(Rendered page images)
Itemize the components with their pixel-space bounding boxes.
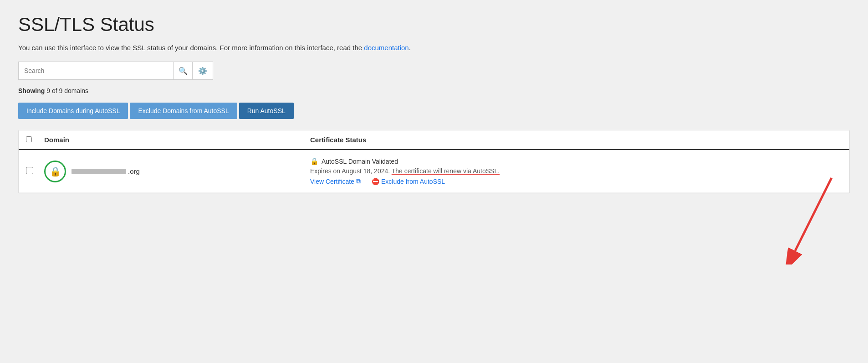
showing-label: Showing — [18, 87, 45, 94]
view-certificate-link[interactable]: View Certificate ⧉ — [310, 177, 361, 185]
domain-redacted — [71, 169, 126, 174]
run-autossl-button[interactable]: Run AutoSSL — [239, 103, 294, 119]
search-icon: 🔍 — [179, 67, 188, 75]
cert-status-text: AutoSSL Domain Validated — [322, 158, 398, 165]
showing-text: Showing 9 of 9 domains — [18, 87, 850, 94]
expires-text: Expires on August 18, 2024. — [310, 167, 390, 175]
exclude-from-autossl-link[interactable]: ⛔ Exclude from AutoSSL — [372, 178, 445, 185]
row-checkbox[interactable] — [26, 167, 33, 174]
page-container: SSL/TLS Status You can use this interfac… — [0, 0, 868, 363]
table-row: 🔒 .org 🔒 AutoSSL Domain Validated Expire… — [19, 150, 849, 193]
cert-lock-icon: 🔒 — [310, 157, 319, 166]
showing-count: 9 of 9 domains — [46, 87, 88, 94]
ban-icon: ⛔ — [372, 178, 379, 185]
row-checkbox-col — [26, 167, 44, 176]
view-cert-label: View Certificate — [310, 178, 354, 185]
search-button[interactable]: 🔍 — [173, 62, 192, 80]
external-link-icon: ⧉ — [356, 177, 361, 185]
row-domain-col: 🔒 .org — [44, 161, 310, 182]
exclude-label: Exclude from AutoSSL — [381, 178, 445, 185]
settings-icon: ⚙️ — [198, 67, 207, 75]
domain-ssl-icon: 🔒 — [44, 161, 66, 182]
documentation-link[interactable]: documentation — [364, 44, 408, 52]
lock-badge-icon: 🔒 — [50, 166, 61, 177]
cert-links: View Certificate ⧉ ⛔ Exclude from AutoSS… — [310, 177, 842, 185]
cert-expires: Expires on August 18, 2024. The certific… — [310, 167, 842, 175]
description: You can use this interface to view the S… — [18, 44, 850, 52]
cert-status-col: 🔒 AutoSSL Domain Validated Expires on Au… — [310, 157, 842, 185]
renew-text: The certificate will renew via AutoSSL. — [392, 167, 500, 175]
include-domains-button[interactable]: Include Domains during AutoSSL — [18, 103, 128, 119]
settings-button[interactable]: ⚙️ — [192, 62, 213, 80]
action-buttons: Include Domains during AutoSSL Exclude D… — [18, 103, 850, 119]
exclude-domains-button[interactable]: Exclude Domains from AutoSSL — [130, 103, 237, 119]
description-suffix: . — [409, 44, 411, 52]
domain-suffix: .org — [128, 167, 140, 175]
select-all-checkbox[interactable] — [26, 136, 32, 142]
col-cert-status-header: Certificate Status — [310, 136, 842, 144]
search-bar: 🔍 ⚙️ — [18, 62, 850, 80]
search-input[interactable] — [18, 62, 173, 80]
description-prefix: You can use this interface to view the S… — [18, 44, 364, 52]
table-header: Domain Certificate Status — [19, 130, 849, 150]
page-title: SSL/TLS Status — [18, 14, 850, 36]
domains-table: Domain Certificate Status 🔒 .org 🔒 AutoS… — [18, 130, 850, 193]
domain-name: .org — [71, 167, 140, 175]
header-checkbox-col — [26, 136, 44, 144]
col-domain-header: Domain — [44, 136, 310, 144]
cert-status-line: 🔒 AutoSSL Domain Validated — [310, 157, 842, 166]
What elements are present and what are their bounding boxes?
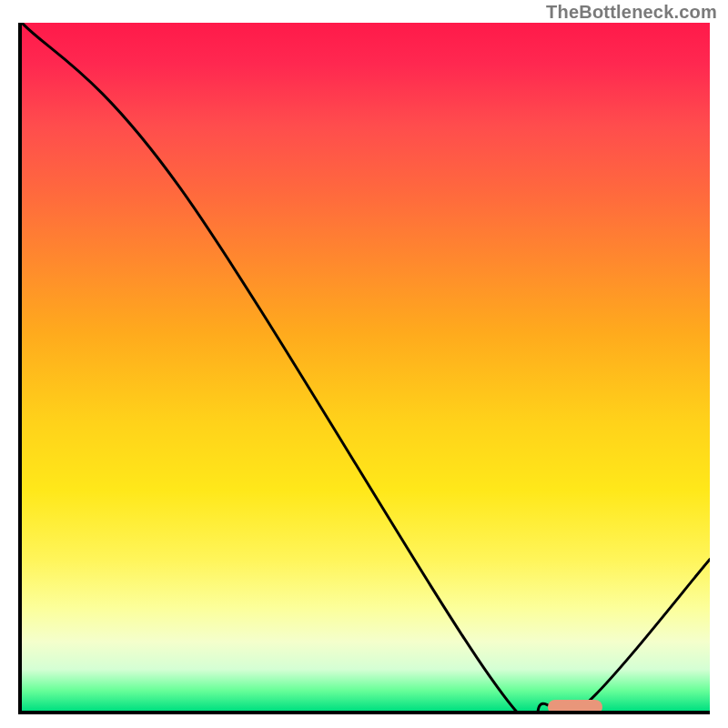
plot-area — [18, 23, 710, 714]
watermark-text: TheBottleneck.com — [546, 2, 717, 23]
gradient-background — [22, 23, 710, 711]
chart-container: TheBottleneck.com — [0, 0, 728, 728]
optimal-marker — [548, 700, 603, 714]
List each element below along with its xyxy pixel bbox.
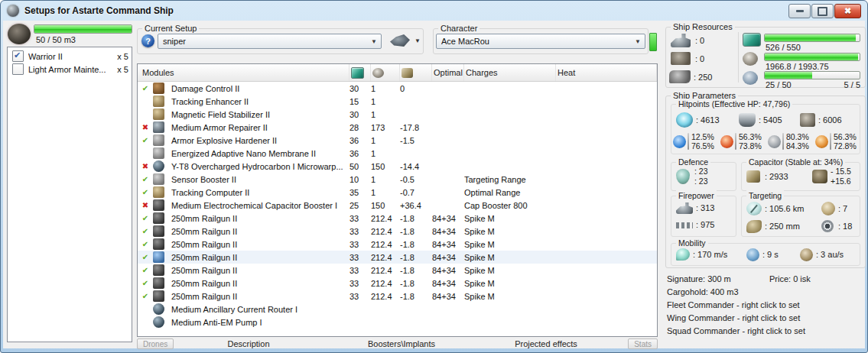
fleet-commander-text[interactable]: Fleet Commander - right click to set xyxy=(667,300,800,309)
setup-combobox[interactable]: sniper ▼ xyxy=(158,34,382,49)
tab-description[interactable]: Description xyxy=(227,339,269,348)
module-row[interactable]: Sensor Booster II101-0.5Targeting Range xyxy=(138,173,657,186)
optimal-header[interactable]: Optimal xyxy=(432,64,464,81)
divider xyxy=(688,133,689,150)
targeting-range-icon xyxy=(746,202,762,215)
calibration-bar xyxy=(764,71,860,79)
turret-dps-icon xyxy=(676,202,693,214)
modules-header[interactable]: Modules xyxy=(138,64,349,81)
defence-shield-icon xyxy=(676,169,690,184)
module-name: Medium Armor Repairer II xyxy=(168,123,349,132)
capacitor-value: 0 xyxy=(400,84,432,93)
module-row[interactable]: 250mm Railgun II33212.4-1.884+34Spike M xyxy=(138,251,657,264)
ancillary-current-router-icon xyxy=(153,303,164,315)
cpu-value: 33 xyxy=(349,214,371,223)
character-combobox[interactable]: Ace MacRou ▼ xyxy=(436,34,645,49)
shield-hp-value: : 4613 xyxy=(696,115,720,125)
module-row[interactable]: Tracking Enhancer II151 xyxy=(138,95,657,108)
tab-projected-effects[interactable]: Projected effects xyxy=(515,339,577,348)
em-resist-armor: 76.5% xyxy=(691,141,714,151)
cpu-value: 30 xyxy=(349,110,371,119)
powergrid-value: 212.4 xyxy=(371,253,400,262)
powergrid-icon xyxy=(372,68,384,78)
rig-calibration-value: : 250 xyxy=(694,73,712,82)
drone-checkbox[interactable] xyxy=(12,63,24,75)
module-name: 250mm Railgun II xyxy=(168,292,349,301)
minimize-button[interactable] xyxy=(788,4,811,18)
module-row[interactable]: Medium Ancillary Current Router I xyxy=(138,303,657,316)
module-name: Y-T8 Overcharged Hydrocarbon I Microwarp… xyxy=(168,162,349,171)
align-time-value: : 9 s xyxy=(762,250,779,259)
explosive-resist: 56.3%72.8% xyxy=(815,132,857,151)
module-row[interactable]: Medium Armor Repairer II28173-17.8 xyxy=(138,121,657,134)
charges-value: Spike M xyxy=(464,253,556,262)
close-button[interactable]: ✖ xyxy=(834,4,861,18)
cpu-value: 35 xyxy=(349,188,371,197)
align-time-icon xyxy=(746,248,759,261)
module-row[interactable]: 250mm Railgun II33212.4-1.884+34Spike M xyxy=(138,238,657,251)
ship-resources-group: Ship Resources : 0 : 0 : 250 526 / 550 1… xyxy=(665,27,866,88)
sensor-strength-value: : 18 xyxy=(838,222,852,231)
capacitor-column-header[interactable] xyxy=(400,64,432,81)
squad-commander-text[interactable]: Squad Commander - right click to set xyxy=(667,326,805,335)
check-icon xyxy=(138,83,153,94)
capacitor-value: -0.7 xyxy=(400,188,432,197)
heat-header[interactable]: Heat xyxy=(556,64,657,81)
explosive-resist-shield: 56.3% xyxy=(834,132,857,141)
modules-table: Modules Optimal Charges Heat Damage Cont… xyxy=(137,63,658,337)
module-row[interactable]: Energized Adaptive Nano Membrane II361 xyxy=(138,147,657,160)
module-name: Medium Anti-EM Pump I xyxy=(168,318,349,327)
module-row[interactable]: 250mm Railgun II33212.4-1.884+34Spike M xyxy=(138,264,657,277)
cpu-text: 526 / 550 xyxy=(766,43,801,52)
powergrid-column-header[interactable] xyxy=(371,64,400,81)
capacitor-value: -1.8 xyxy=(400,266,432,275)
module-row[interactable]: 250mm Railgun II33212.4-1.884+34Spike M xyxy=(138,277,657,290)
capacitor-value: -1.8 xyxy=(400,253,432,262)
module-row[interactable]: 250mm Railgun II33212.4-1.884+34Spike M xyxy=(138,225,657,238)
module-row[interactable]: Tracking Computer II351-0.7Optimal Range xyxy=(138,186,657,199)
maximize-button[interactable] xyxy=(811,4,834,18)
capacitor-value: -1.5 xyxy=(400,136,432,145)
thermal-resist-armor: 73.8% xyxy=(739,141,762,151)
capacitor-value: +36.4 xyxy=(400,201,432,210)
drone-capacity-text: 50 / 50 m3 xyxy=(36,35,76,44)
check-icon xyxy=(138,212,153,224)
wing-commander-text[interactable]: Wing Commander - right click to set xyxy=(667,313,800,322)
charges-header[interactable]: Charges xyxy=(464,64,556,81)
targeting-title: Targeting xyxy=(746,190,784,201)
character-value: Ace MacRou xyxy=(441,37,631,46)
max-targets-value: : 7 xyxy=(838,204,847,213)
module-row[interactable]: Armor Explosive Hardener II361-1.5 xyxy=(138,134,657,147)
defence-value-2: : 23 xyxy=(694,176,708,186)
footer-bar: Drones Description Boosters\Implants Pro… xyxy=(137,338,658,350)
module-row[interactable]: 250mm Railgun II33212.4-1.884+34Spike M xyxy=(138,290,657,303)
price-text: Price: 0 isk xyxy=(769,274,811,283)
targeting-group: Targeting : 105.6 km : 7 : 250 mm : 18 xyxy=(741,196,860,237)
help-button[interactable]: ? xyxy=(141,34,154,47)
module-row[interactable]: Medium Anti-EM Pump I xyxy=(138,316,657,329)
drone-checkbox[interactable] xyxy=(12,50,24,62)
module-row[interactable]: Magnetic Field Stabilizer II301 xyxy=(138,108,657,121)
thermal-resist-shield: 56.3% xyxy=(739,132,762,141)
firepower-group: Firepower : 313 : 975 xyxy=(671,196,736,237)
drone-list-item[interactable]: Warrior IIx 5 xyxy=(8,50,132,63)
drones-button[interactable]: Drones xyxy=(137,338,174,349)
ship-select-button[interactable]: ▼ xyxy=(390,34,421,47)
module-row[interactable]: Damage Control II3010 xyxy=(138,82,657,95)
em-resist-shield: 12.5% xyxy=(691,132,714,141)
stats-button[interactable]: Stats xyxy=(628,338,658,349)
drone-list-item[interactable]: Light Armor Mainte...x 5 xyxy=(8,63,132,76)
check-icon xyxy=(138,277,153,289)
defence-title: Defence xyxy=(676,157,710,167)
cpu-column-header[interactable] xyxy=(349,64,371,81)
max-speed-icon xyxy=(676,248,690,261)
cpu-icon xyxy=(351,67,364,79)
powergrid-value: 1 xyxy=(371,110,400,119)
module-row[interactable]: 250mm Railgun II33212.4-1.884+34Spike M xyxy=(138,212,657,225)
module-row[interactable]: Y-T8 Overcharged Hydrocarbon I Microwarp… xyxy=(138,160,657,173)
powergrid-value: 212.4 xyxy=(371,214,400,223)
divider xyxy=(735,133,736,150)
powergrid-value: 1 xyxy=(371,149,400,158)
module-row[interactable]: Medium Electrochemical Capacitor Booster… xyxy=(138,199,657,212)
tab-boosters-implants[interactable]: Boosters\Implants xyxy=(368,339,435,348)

▶ _Task objective_:
In the entries above, locate every line with the word "container" and copy it.

▶ _Result for this exercise_:
page-container: SSL/TLS Status You can use this interfac… — [0, 0, 868, 363]
chart-container: TheBottleneck.com — [0, 0, 728, 728]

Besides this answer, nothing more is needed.